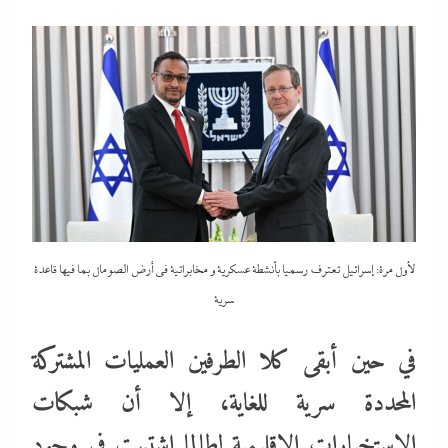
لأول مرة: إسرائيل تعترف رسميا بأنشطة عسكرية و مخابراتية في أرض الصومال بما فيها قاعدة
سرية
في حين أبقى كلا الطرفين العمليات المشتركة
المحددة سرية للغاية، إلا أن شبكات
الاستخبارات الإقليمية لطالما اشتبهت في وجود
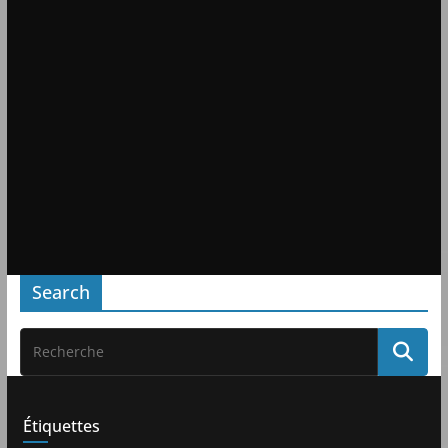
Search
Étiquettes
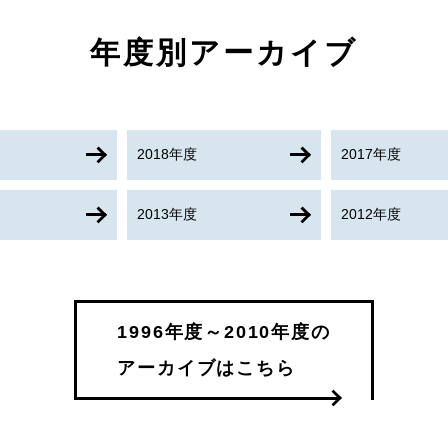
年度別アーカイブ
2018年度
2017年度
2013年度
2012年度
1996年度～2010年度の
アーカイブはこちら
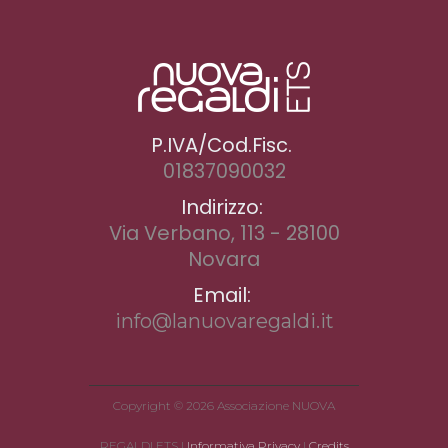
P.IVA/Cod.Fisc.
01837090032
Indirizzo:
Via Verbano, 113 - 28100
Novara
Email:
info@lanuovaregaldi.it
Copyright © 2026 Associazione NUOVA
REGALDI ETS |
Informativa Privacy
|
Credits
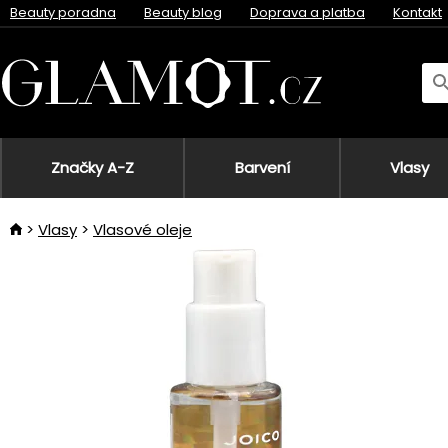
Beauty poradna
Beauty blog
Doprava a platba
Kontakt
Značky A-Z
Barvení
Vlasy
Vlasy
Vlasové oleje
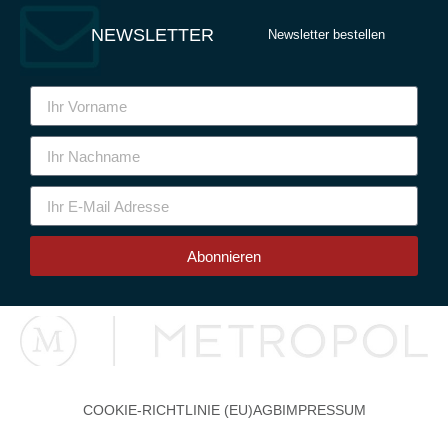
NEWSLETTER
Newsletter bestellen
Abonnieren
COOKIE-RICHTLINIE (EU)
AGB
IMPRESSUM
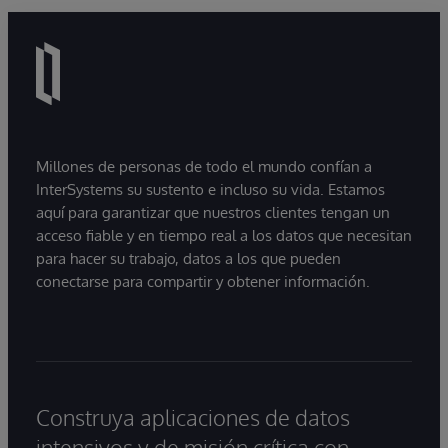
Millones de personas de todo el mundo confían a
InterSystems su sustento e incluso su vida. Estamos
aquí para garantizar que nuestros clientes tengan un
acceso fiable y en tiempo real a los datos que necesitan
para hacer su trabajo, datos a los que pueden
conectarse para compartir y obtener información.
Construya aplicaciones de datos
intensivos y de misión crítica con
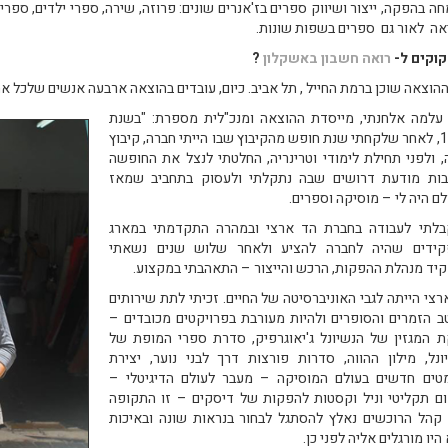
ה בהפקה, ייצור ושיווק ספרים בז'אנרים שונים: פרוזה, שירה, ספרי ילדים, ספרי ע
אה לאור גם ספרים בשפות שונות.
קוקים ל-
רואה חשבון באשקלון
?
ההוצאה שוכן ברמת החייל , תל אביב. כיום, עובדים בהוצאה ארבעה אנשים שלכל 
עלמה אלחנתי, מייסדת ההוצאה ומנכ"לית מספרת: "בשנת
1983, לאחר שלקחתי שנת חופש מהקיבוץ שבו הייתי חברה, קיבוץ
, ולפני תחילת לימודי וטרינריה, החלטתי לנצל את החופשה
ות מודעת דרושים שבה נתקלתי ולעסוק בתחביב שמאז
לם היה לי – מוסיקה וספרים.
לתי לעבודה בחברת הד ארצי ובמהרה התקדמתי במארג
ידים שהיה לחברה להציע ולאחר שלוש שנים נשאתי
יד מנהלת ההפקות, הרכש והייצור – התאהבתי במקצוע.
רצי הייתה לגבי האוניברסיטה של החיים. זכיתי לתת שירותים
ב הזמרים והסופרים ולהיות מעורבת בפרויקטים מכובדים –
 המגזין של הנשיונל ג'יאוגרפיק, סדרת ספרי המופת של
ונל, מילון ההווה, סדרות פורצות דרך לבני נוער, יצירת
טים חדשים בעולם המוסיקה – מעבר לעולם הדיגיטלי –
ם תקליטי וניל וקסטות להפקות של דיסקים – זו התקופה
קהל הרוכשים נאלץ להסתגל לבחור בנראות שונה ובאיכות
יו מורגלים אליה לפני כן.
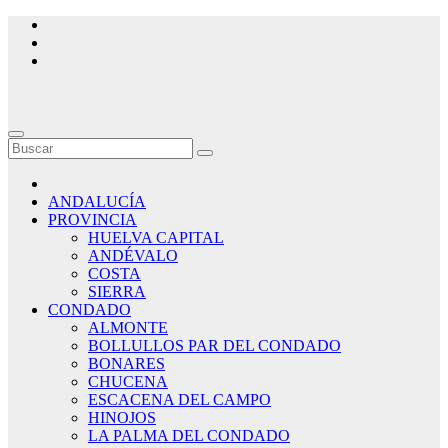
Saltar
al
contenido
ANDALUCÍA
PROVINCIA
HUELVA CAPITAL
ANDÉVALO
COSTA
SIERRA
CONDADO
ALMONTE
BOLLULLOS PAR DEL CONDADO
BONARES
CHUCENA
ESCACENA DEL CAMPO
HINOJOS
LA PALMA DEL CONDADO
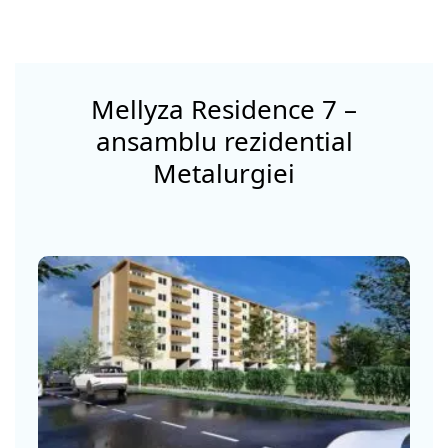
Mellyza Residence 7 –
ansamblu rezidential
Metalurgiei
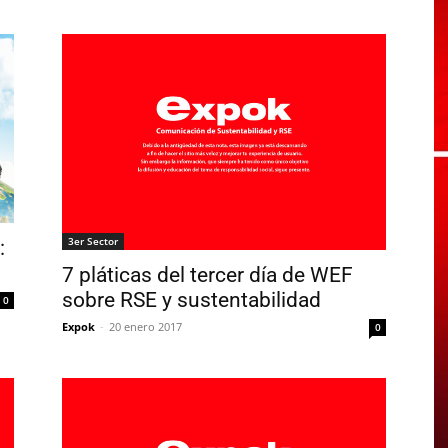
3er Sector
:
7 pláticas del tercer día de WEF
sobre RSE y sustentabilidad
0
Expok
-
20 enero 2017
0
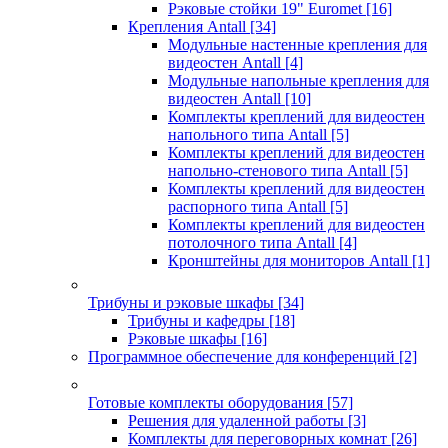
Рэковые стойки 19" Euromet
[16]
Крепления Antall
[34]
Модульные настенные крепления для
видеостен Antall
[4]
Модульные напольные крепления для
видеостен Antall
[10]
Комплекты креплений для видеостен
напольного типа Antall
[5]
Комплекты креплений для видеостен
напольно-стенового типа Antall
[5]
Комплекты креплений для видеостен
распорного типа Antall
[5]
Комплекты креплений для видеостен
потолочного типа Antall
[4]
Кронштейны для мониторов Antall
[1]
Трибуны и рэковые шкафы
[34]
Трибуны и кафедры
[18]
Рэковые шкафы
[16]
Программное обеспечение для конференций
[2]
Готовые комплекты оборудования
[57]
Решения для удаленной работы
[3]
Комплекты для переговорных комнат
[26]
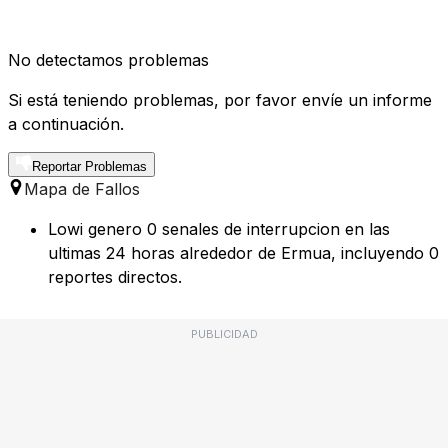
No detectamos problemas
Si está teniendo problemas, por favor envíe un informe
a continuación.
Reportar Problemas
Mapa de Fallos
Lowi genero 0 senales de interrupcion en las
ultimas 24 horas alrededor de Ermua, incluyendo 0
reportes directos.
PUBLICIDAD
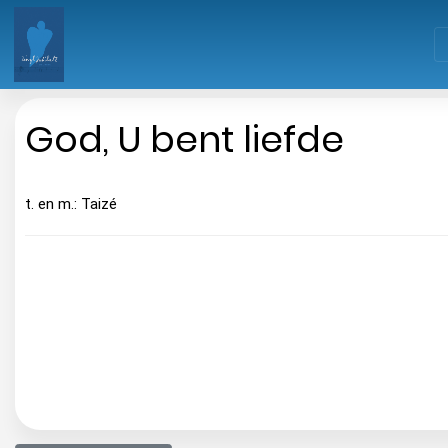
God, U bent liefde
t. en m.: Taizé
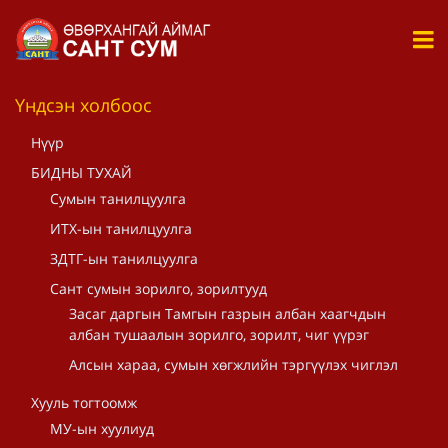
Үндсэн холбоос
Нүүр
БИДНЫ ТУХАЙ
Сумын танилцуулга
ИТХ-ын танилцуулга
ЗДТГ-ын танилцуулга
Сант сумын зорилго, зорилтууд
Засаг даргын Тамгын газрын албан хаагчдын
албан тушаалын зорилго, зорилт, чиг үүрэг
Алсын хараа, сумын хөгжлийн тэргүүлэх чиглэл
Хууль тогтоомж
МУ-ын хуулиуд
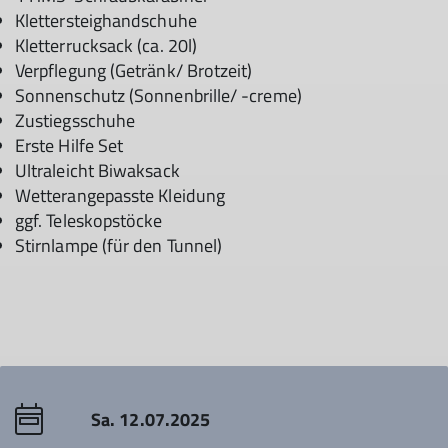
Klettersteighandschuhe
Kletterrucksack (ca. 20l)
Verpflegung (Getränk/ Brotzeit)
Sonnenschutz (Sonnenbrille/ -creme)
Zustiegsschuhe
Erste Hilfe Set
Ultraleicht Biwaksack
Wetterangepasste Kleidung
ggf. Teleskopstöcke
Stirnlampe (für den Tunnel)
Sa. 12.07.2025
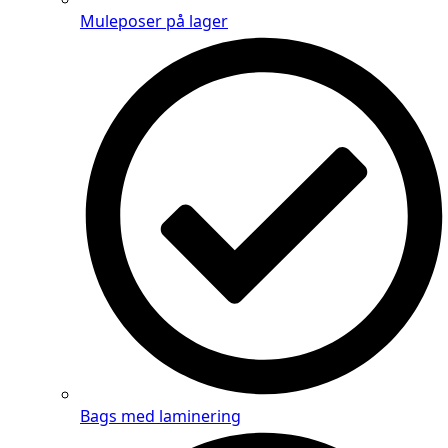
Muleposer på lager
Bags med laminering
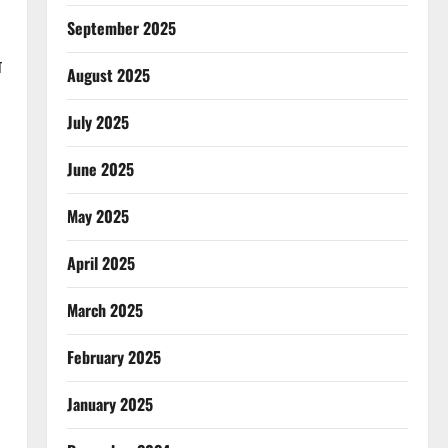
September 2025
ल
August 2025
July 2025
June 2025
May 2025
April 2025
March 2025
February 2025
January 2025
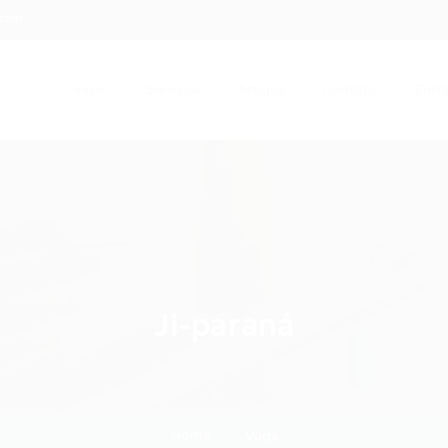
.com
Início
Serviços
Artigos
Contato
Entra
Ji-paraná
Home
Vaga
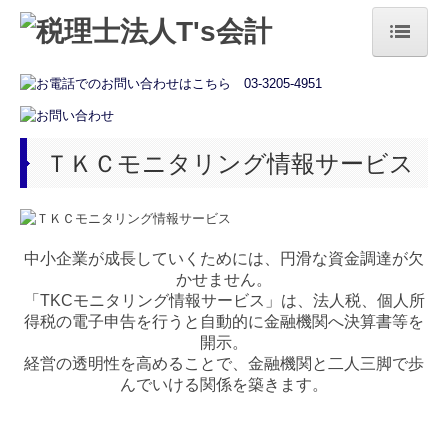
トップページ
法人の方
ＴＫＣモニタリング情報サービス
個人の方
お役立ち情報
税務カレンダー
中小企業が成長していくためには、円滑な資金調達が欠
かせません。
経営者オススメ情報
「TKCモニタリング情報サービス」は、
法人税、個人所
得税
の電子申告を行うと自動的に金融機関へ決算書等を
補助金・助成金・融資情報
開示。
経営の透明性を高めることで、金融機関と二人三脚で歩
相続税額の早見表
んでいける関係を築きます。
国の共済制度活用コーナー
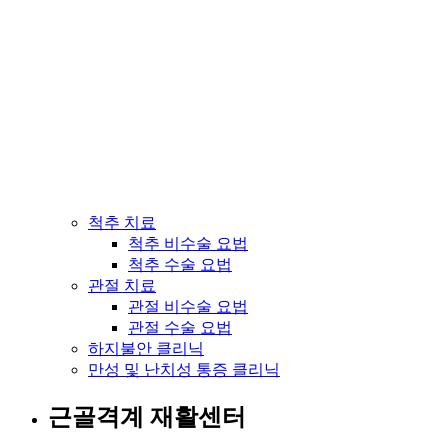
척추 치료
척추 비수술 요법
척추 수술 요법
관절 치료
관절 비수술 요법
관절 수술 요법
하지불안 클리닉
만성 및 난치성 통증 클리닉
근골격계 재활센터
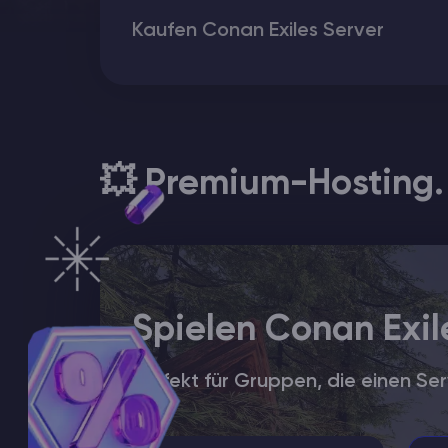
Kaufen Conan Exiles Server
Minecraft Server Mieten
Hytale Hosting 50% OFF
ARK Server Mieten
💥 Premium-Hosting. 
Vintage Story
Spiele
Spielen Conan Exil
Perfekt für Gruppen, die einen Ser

• • • • •

HOW TO COMPLETE THIS TASK: With "Модульные" as the string to match, show every line of the entries above that has it.

RESULT OF THIS TASK:
Модульные настенные крепления для
Модульные напольные крепления для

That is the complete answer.